#### Work item
Among the entries, how many lines hold the word "Tours"? Respond with that number only.

Saved entries
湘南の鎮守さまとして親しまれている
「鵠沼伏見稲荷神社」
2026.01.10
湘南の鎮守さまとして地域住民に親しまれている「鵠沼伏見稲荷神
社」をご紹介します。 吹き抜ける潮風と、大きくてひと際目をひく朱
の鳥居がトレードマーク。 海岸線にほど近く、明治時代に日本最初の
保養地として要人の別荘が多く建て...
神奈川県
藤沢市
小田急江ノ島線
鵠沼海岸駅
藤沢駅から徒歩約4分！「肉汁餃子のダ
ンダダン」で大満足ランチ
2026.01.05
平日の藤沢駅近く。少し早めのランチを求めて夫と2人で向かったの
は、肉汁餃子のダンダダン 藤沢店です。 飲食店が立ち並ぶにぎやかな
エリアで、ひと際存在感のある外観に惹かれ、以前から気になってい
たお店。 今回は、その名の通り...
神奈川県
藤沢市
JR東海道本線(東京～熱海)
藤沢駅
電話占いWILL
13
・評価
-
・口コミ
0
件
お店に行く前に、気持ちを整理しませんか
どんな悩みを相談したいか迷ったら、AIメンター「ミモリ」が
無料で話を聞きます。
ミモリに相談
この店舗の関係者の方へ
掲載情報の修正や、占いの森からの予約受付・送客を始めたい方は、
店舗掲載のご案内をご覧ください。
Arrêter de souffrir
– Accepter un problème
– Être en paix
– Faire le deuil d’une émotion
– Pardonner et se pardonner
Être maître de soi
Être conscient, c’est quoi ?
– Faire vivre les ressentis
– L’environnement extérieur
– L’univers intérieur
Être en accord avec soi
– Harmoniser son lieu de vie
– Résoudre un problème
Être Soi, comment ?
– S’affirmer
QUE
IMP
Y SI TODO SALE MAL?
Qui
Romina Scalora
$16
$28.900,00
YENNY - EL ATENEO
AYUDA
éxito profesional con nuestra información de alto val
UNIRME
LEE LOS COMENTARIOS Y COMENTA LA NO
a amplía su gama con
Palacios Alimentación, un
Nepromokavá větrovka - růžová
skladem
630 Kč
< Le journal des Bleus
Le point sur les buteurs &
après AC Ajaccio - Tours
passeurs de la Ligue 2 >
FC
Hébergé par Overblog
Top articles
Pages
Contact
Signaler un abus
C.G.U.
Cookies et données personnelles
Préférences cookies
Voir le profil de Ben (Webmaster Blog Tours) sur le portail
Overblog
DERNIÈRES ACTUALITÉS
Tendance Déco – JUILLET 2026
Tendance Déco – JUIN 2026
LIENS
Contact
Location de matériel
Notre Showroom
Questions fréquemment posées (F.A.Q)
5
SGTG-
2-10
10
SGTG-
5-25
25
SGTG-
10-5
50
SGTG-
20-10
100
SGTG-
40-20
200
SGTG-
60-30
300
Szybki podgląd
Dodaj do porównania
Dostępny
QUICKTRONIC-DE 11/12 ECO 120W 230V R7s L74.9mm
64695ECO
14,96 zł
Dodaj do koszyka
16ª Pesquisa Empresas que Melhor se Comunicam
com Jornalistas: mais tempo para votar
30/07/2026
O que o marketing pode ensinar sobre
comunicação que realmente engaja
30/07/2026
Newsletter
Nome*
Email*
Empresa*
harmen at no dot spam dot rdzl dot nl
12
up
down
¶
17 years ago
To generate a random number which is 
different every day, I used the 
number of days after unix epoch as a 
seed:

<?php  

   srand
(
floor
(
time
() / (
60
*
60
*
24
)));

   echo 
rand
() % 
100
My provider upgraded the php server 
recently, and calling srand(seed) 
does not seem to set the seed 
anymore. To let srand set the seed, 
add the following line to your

#### Reply to the exercise
2